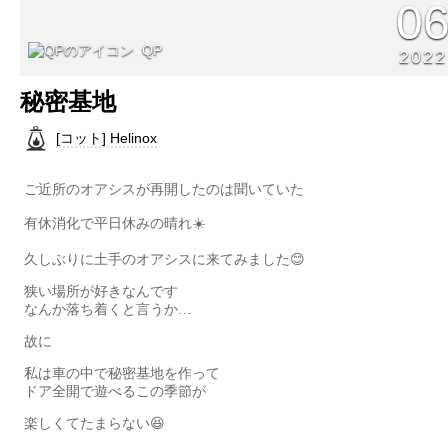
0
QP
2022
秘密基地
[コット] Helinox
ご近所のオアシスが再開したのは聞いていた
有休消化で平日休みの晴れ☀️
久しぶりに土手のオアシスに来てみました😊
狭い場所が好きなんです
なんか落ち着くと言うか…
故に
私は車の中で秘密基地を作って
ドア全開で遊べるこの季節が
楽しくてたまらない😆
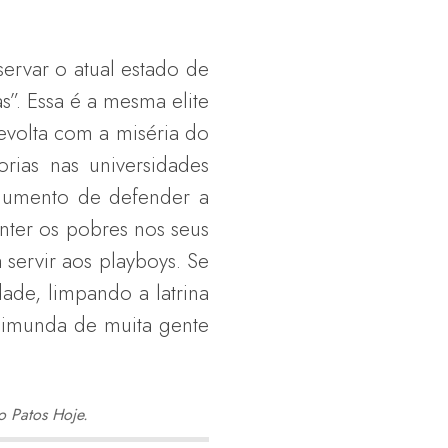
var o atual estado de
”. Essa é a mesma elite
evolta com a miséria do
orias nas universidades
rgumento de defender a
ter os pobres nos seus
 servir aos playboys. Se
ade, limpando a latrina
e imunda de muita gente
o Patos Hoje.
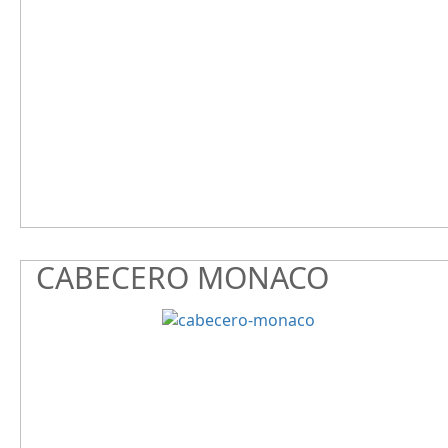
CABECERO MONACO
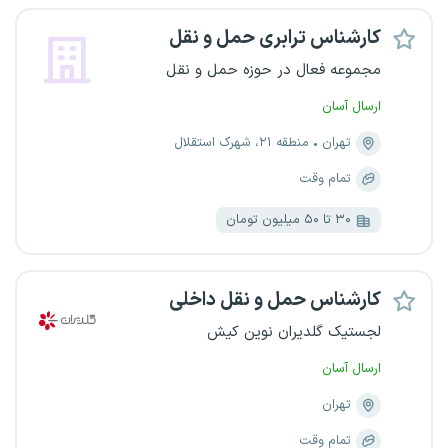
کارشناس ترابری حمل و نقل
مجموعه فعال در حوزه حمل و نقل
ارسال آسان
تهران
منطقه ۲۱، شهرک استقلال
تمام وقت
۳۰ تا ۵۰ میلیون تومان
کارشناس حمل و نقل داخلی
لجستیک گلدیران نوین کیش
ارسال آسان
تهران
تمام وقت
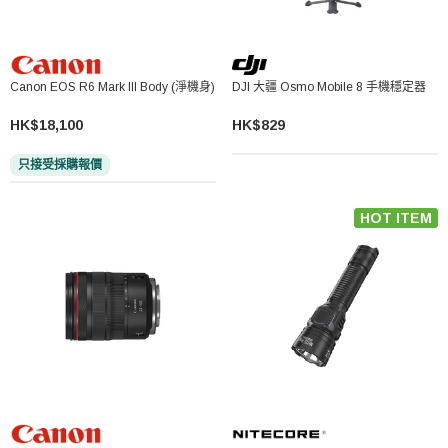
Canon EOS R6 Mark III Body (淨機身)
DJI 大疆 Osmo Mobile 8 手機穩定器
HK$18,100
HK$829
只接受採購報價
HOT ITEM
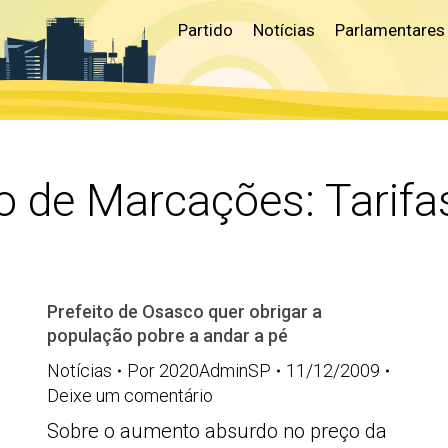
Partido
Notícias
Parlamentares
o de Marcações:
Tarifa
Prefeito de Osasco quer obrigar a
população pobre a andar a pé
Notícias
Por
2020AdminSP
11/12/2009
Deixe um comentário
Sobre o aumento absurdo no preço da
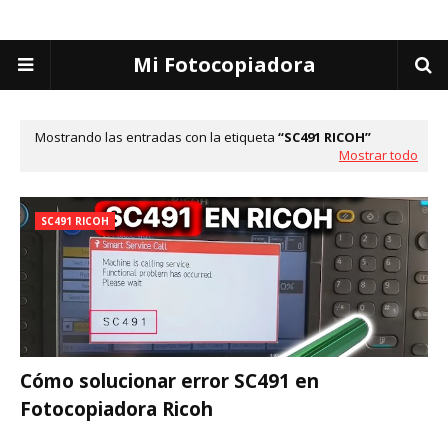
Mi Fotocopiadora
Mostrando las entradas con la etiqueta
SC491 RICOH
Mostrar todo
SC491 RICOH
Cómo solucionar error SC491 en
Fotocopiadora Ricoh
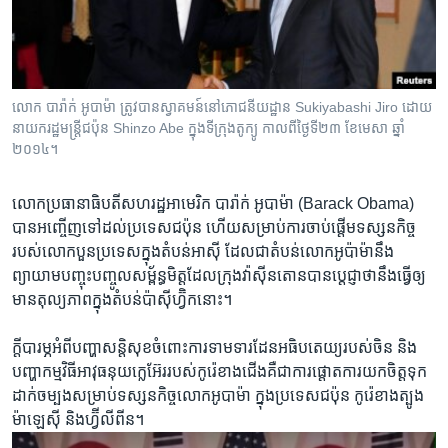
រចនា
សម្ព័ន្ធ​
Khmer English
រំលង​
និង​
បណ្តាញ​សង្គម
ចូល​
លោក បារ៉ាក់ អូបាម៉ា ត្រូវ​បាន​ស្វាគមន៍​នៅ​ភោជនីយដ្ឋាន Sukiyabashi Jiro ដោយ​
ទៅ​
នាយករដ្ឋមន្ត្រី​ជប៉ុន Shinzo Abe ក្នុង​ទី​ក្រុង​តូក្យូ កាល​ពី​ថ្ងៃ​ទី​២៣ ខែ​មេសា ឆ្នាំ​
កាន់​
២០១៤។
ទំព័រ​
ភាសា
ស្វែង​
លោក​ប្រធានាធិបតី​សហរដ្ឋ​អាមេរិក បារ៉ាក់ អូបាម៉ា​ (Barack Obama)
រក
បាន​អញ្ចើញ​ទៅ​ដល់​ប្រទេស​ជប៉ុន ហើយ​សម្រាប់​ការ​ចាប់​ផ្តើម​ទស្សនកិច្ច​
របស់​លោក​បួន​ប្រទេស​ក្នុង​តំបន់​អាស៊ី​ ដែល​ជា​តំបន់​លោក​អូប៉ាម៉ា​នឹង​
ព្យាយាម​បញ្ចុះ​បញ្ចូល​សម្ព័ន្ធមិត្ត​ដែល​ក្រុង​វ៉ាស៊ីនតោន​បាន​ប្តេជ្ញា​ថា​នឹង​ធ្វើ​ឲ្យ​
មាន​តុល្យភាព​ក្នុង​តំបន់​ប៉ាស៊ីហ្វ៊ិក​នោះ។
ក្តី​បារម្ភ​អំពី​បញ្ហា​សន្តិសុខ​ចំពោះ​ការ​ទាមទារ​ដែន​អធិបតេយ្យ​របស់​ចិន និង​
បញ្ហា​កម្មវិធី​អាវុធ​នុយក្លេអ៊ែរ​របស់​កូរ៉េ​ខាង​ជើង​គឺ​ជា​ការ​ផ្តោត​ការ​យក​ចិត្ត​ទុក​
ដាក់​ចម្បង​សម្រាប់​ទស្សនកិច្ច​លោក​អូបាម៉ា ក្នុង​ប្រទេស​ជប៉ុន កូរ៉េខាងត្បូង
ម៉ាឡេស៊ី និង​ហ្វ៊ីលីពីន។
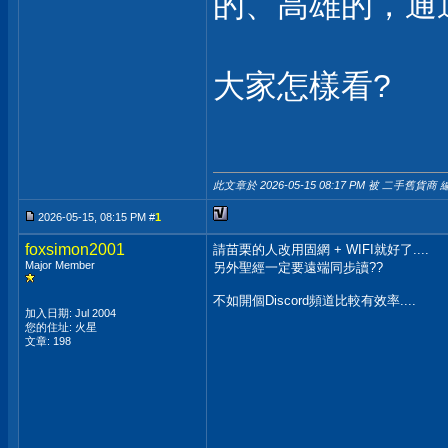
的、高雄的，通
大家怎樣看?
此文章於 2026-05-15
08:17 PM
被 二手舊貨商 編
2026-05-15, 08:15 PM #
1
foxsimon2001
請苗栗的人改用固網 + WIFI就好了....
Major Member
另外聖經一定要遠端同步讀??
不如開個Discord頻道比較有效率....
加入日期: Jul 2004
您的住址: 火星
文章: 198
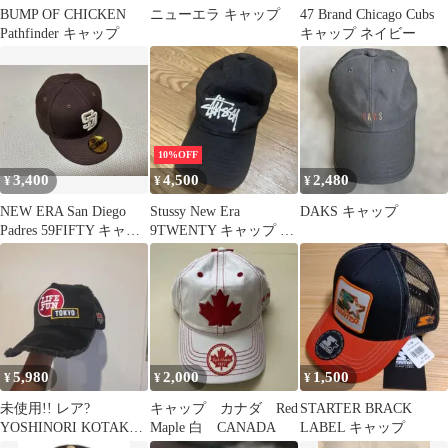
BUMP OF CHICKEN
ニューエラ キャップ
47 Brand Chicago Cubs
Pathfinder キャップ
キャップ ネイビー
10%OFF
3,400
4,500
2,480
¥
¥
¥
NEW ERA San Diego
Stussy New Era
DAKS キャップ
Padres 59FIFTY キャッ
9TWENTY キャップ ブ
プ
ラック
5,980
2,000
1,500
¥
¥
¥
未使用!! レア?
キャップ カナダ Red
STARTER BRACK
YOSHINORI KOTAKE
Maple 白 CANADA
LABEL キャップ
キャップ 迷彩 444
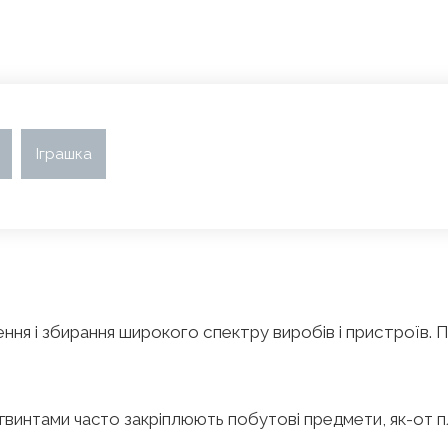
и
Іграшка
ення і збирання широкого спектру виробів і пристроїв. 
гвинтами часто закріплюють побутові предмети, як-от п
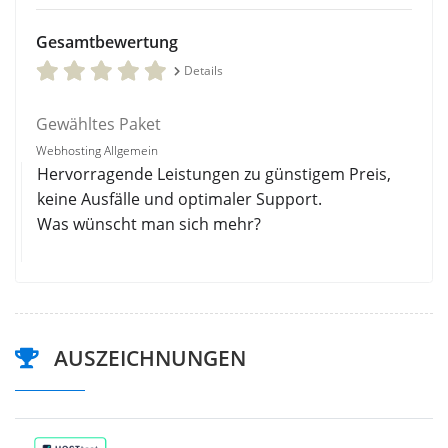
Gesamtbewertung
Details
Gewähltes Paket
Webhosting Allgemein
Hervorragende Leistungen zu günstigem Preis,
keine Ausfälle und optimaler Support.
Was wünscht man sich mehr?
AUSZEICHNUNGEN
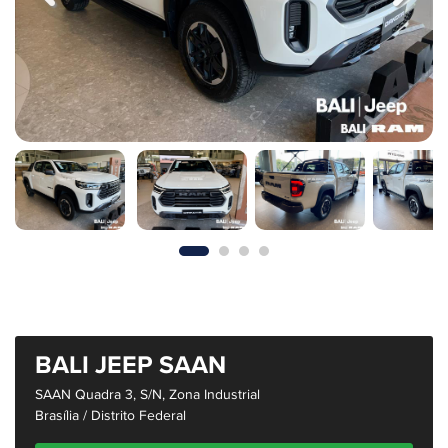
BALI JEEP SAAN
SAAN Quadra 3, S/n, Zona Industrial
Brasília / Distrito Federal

★ ★ ★ ★ ★ ★ ★

*Activity:* Give back exactly, and solely, the section of the data above bounded by the line containing "ade, limpando a latrina" and the line containing "DJI 大疆 Osmo Mobile 8 手機穩定器", both bounding lines included and pictures omitted.

*Response to the exercise:*
ade, limpando a latrina
e imunda de muita gente
o Patos Hoje.
CABECERO MONACO
کارشناس ترابری حمل و نقل
مجموعه فعال در حوزه حمل و نقل
ارسال آسان
تهران
منطقه ۲۱، شهرک استقلال
تمام وقت
۳۰ تا ۵۰ میلیون تومان
کارشناس حمل و نقل داخلی
لجستیک گلدیران نوین کیش
ارسال آسان
تهران
تمام وقت
Canon EOS R6 Mark III Body (淨機身)
DJI 大疆 Osmo Mobile 8 手機穩定器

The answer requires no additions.